Jul 19, 2022 | Blog, Mortgage

EPM
Many self-employed and gig workers avoid buying a home — or refinancing the home they already own — because they believe it is harder to get approved for a mortgage due to their employment status. Rather than enjoy the savings and stability of a mortgage loan with excellent terms, they suffer from pricey rentals or high interest rates.

Here is how you can help borrowers with less traditional employment records get approved for the right mortgage loan.

Help Them Gather Paperwork

One of the biggest obstacles is the necessary paperwork. It is easy for someone with a W-2 job to show their income over time – the yearly W-2 they receive from their employer shows everything a lender needs. However, a self-employed person will need to show their completed personal and business tax forms. Two years is the general recommendation, though you might ask your borrowers to have up to five years handy in case the lender needs more documentation.

Additionally, the borrower will need to show documents related to the current business year, including their up-to-date business license, a profit-and-loss statement for the year, and documentation showing they remain in business and that their business provides enough income for the loan. An accountant with industry knowledge may need to create some of these items.

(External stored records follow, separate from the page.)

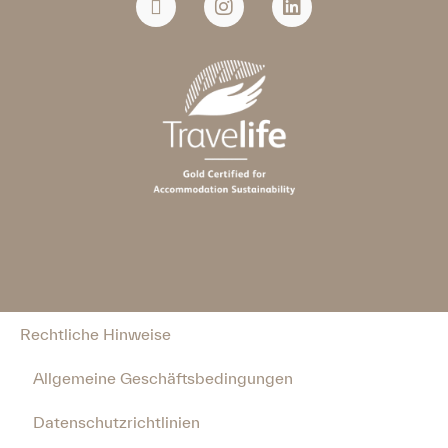
Rechtliche Hinweise
Allgemeine Geschäftsbedingungen
Datenschutzrichtlinien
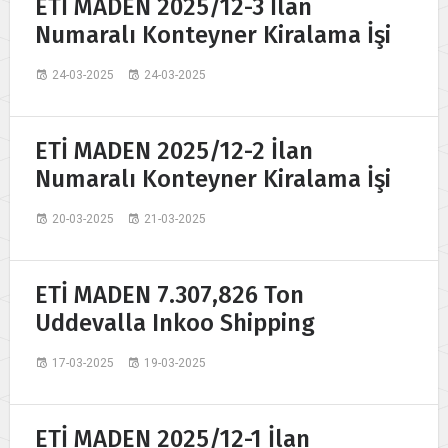
ETİ MADEN 2025/12-3 İlan
Numaralı Konteyner Kiralama İşi
24-03-2025
24-03-2025
ETİ MADEN 2025/12-2 İlan
Numaralı Konteyner Kiralama İşi
20-03-2025
21-03-2025
ETİ MADEN 7.307,826 Ton
Uddevalla Inkoo Shipping
17-03-2025
19-03-2025
ETİ MADEN 2025/12-1 İlan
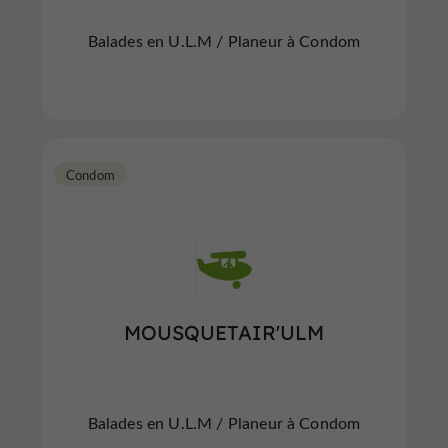
Balades en U.L.M / Planeur à Condom
Condom
MOUSQUETAIR'ULM
Balades en U.L.M / Planeur à Condom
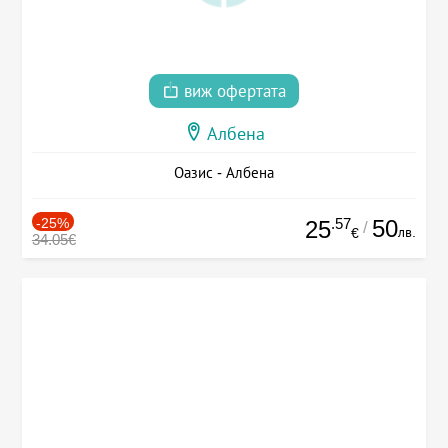
виж офертата
Албена
Оазис - Албена
-25%
.57
50
25
/
лв.
€
34.05€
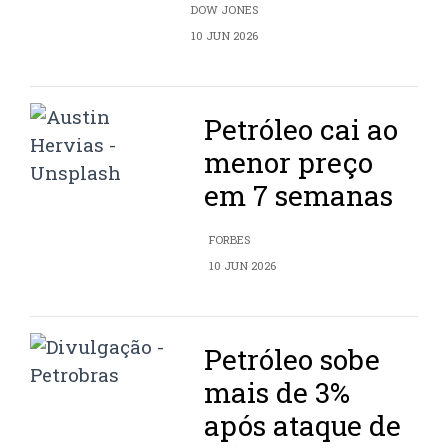
DOW JONES
10 JUN 2026
Petróleo cai ao
menor preço
em 7 semanas
FORBES
10 JUN 2026
Petróleo sobe
mais de 3%
após ataque de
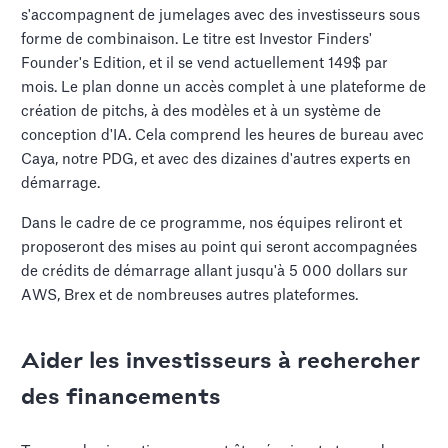
s'accompagnent de jumelages avec des investisseurs sous
forme de combinaison. Le titre est Investor Finders'
Founder's Edition, et il se vend actuellement 149$ par
mois. Le plan donne un accès complet à une plateforme de
création de pitchs, à des modèles et à un système de
conception d'IA. Cela comprend les heures de bureau avec
Caya, notre PDG, et avec des dizaines d'autres experts en
démarrage.
Dans le cadre de ce programme, nos équipes reliront et
proposeront des mises au point qui seront accompagnées
de crédits de démarrage allant jusqu'à 5 000 dollars sur
AWS, Brex et de nombreuses autres plateformes.
Aider les investisseurs à rechercher
des financements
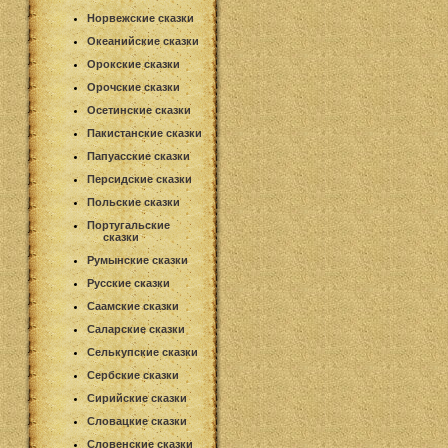
Норвежские сказки
Океанийские сказки
Орокские сказки
Орочские сказки
Осетинские сказки
Пакистанские сказки
Папуасские сказки
Персидские сказки
Польские сказки
Португальские
сказки
Румынские сказки
Русские сказки
Саамские сказки
Саларские сказки
Селькупские сказки
Сербские сказки
Сирийские сказки
Словацкие сказки
Словенские сказки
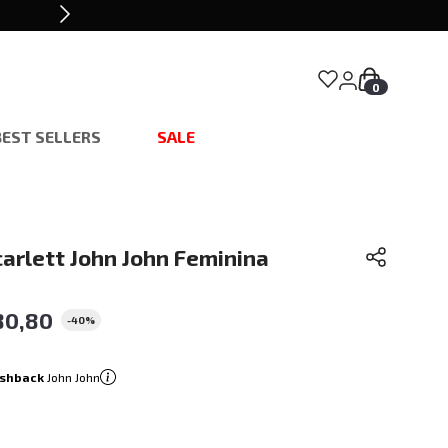
0
BEST SELLERS
SALE
carlett John John Feminina
80
,
80
-
40%
shback
John John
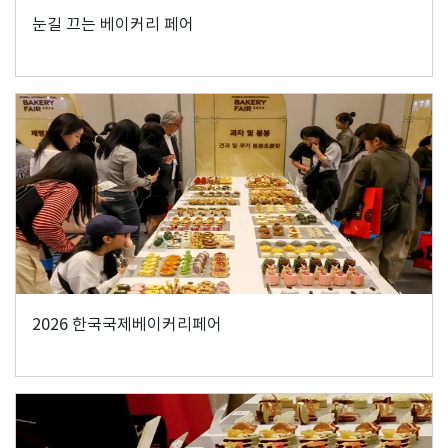
눈길 끄는 베이커리 페어
2026 한국국제베이커리페어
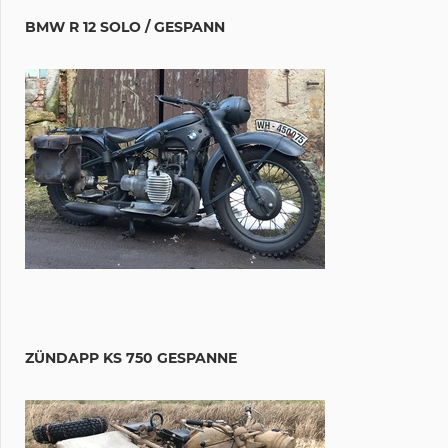
BMW R 12 SOLO / GESPANN
ZÜNDAPP KS 750 GESPANNE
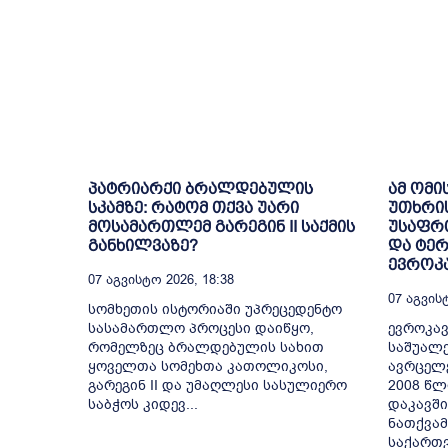
პატრიარქი ბრალდებულის
ამ ომი
სკამზე: რატომ თქვა უარი
უთხრი
მოსამართლემ გარეგინ II საქმის
უსაფრთ
განხილვაზე?
და ტე
ევროკა
07 Აგვისტო 2026, 18:38
07 Აგვისტ
სომხეთის ისტორიაში უპრეცედენტო
სასამართლო პროცესი დაიწყო,
ევროკავ
რომელზეც ბრალდებულის სახით
საშუალე
ყოველთა სომეხთა კათოლიკოსი,
ავრცელ
გარეგინ II და უმაღლესი სასულიერო
2008 წლ
საბჭოს კიდევ...
დაკავში
ნათქვამ
საქართვ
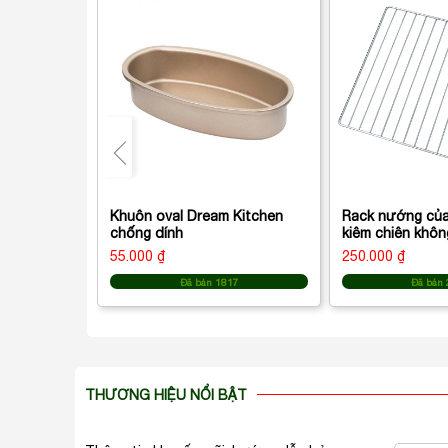
Khuôn oval Dream Kitchen
Rack nướng của
chống dính
kiêm chiên khôn
Hauswirt i7 40L
55.000 ₫
250.000 ₫
Đã bán 1817
Đã bán
THƯƠNG HIỆU NỔI BẬT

If the borrower’s income varies wildly, they might need to provide explanations of dips in income and the plan they have undertaken to avoid such slowdowns in the future.

Ensure Their Credit is in Tip-Top Shape

Sometimes, when someone starts a business, they rely on personal credit to bridge the gap between W-2 employment and profitability. That can mean a period of high debt-to-income ratio (which may not be over, depending on how well the person’s business is doing and how long they’ve been in business) or missed payments when cash flow is low.

If your borrower has some credit blemishes, you might counsel them to wait until those drop off their credit report or they have at least a year of stellar payment history. If your borrower is carrying a lot of consumer debt, then they might want to focus on paying it off as much as possible before applying for a loan.

Work on Deductions

Savvy business owners typically take a lot of deductions to lower their taxable income and accurately represent their costs of doing business. However, lower than average taxable income can hurt someone applying for a loan, especially one as large and long-term as a mortgage. When you and your borrower are reviewing their tax forms, you might point out when the deductions they’ve taken can harm their chances and what they might want to do as they prepare their taxes going forward.

Explore Many Loan Types

Although most borrowers are in the market for a standard conforming 30-year mortgage, a different loan type might better serve self-employed borrowers. Depending on where your borrower is looking for a home, they might qualify for a USDA or FHA loan. If they’ve had prior military service, a VA loan might be the right option.

Although it can seem challenging for self-employed individuals to get approved for a mortgage, it is possible. It’s just a matter of educating them on what it takes.